I'm trying to get a grip on RCA. It has been sold and I'm assigned to get it to work on customer site.
I hope to find people here that have already some experience with these probes.
In my lab we have a server that has a copy of the relevant parts of the customer probes running. For this purpose I created a separate hub NMS-Hub-RCA.
Apart from the discovery_server probe all probes run on the dedicated hub
Discovery of the network works fine. Topology matches what we have in the lab. Devices were set to managed and the net_connect and cisco_monitor probe get configured according to the monitoring profile.
The RCA however is problematic. The test is that I tell a router to reload in 10 minutes and then put all interfaces in shut, the one I use to get into the device the last. So it looks as if the router is gone for the other devices.

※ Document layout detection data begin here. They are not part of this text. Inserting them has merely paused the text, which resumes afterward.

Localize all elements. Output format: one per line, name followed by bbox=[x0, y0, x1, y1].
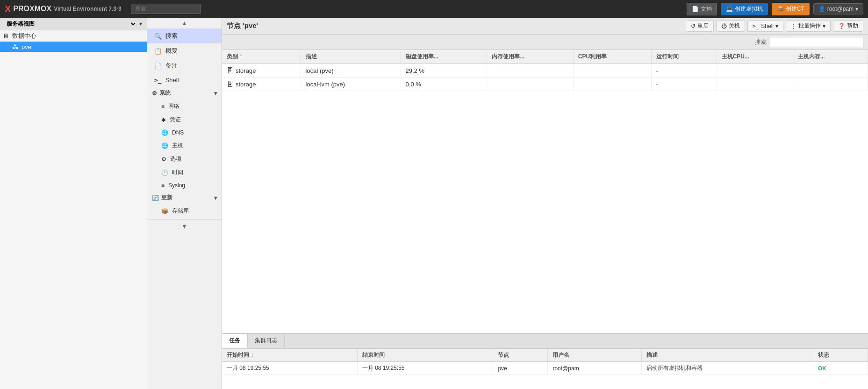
tab-cluster-log[interactable]: 集群日志 bbox=[248, 334, 285, 348]
restart-button[interactable]: ↺ 重启 bbox=[686, 20, 714, 32]
cell-host-mem bbox=[793, 64, 868, 78]
nav-item-syslog[interactable]: ≡ Syslog bbox=[147, 179, 222, 191]
nav-item-network[interactable]: ≡ 网络 bbox=[147, 99, 222, 113]
nav-divider bbox=[147, 219, 222, 219]
network-icon: ≡ bbox=[161, 103, 165, 110]
cell-disk-usage: 0.0 % bbox=[401, 78, 487, 91]
content-search-input[interactable] bbox=[770, 37, 863, 47]
col-uptime[interactable]: 运行时间 bbox=[651, 50, 717, 64]
bulk-icon: ⋮ bbox=[791, 23, 796, 29]
col-desc-bottom[interactable]: 描述 bbox=[642, 349, 813, 362]
help-button[interactable]: ❓ 帮助 bbox=[833, 20, 863, 32]
topbar-search-input[interactable] bbox=[131, 4, 201, 14]
options-icon: ⚙ bbox=[161, 156, 166, 163]
content-table: 类别 ↑ 描述 磁盘使用率... 内存使用率... CPU利用率 运行时间 主机… bbox=[222, 50, 868, 91]
shell-button[interactable]: >_ Shell ▾ bbox=[747, 20, 783, 32]
nav-arrow-up[interactable]: ▲ bbox=[147, 18, 222, 28]
tab-tasks[interactable]: 任务 bbox=[222, 334, 248, 348]
storage-repo-icon: 📦 bbox=[161, 208, 168, 214]
nav-section-system[interactable]: ⚙ 系统 ▾ bbox=[147, 87, 222, 99]
search-nav-icon: 🔍 bbox=[154, 33, 162, 40]
col-status[interactable]: 状态 bbox=[813, 349, 868, 362]
col-end-time[interactable]: 结束时间 bbox=[357, 349, 493, 362]
nav-item-host[interactable]: 🌐 主机 bbox=[147, 139, 222, 152]
bulk-actions-button[interactable]: ⋮ 批量操作 ▾ bbox=[786, 20, 831, 32]
cell-end-time: 一月 08 19:25:55 bbox=[357, 362, 493, 375]
table-row[interactable]: storage local (pve) 29.2 % - bbox=[222, 64, 868, 78]
bottom-table-row[interactable]: 一月 08 19:25:55 一月 08 19:25:55 pve root@p… bbox=[222, 362, 868, 375]
shell-btn-icon: >_ bbox=[753, 23, 759, 29]
nav-item-shell[interactable]: >_ Shell bbox=[147, 73, 222, 87]
notes-icon: 📄 bbox=[154, 63, 162, 70]
node-title: 节点 'pve' bbox=[227, 21, 258, 30]
cell-type: storage bbox=[222, 64, 301, 78]
nav-label-time: 时间 bbox=[172, 169, 183, 177]
nav-item-options[interactable]: ⚙ 选项 bbox=[147, 152, 222, 166]
nav-label-host: 主机 bbox=[172, 141, 183, 149]
docs-button[interactable]: 📄 文档 bbox=[687, 3, 717, 15]
cell-uptime: - bbox=[651, 64, 717, 78]
nav-item-credentials[interactable]: ✱ 凭证 bbox=[147, 113, 222, 127]
tree-node-datacenter[interactable]: 🖥 数据中心 bbox=[0, 30, 147, 42]
logo-x-icon: X bbox=[5, 4, 11, 14]
nav-label-storage-repo: 存储库 bbox=[172, 207, 189, 215]
nav-section-updates[interactable]: 🔄 更新 ▾ bbox=[147, 191, 222, 204]
cell-node: pve bbox=[493, 362, 548, 375]
power-icon: ⏻ bbox=[721, 23, 727, 29]
nav-label-search: 搜索 bbox=[165, 32, 178, 40]
nav-item-time[interactable]: 🕐 时间 bbox=[147, 166, 222, 179]
nav-item-summary[interactable]: 📋 概要 bbox=[147, 43, 222, 58]
create-vm-icon: 💻 bbox=[726, 6, 733, 12]
create-ct-button[interactable]: 📦 创建CT bbox=[772, 3, 810, 15]
nav-item-search[interactable]: 🔍 搜索 bbox=[147, 28, 222, 43]
col-disk[interactable]: 磁盘使用率... bbox=[401, 50, 487, 64]
main-layout: 服务器视图 ▾ 🖥 数据中心 🖧 pve ▲ 🔍 搜索 📋 概要 📄 bbox=[0, 18, 868, 389]
col-node[interactable]: 节点 bbox=[493, 349, 548, 362]
cell-username: root@pam bbox=[548, 362, 642, 375]
col-host-cpu[interactable]: 主机CPU... bbox=[717, 50, 793, 64]
nav-label-options: 选项 bbox=[170, 155, 181, 163]
nav-arrow-down[interactable]: ▼ bbox=[147, 221, 222, 232]
cell-status: OK bbox=[813, 362, 868, 375]
nav-item-dns[interactable]: 🌐 DNS bbox=[147, 127, 222, 139]
col-start-time[interactable]: 开始时间 ↓ bbox=[222, 349, 357, 362]
pve-label: pve bbox=[22, 43, 31, 50]
restart-icon: ↺ bbox=[691, 23, 696, 29]
col-username[interactable]: 用户名 bbox=[548, 349, 642, 362]
table-row[interactable]: storage local-lvm (pve) 0.0 % - bbox=[222, 78, 868, 91]
cell-cpu-usage bbox=[573, 64, 651, 78]
pve-node-icon: 🖧 bbox=[12, 43, 19, 50]
nav-item-notes[interactable]: 📄 备注 bbox=[147, 58, 222, 73]
updates-collapse-icon: ▾ bbox=[214, 195, 217, 201]
nav-label-syslog: Syslog bbox=[168, 182, 185, 189]
nav-label-notes: 备注 bbox=[165, 62, 178, 70]
nav-label-shell: Shell bbox=[165, 77, 179, 84]
sidebar: 服务器视图 ▾ 🖥 数据中心 🖧 pve bbox=[0, 18, 147, 389]
nav-item-storage-repo[interactable]: 📦 存储库 bbox=[147, 204, 222, 218]
tree-area: 🖥 数据中心 🖧 pve bbox=[0, 30, 147, 389]
cell-start-time: 一月 08 19:25:55 bbox=[222, 362, 357, 375]
col-type[interactable]: 类别 ↑ bbox=[222, 50, 301, 64]
create-ct-icon: 📦 bbox=[777, 6, 784, 12]
cell-mem-usage bbox=[487, 78, 574, 91]
nav-label-system: 系统 bbox=[159, 89, 171, 97]
col-desc[interactable]: 描述 bbox=[301, 50, 401, 64]
content-toolbar: 节点 'pve' ↺ 重启 ⏻ 关机 >_ Shell ▾ ⋮ 批量操作 bbox=[222, 18, 868, 35]
nav-label-credentials: 凭证 bbox=[170, 116, 181, 124]
create-vm-button[interactable]: 💻 创建虚拟机 bbox=[721, 3, 768, 15]
bottom-tabs: 任务 集群日志 bbox=[222, 334, 868, 349]
bottom-panel: 任务 集群日志 开始时间 ↓ 结束时间 节点 用户名 描述 状态 bbox=[222, 333, 868, 389]
col-host-mem[interactable]: 主机内存... bbox=[793, 50, 868, 64]
view-selector[interactable]: 服务器视图 bbox=[5, 20, 137, 28]
sidebar-header: 服务器视图 ▾ bbox=[0, 18, 147, 30]
docs-icon: 📄 bbox=[692, 6, 699, 12]
tree-node-pve[interactable]: 🖧 pve bbox=[0, 42, 147, 52]
col-cpu[interactable]: CPU利用率 bbox=[573, 50, 651, 64]
shutdown-button[interactable]: ⏻ 关机 bbox=[716, 20, 745, 32]
user-menu[interactable]: 👤 root@pam ▾ bbox=[813, 3, 863, 14]
updates-icon: 🔄 bbox=[152, 195, 159, 201]
col-mem[interactable]: 内存使用率... bbox=[487, 50, 574, 64]
summary-icon: 📋 bbox=[154, 48, 162, 55]
datacenter-icon: 🖥 bbox=[2, 32, 10, 40]
datacenter-label: 数据中心 bbox=[12, 32, 36, 40]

RCA quite quickly paints the router as gray as well as the other devices behind this router. It does not manage to see that the router I 'disconnected' is the root cause. I've tried this on two routers with a similar result
See attach state no root cause.jpg
The fault_correlation_engine generates additional alarms to indicate that none of the unreachable devices are the root cause.
Later when the router has rebooted and the net_connect ping fail alarms are gone all grey devices become red as the cisco_monitor SNMP agent events are still present. The topology then remains in that state for about half an hour after the alarms have cleared from the alarm view. This also seems strange.
See attach state all bad.jpg
Does anybody else see this behavior?
Anyone got an idea what goes wrong?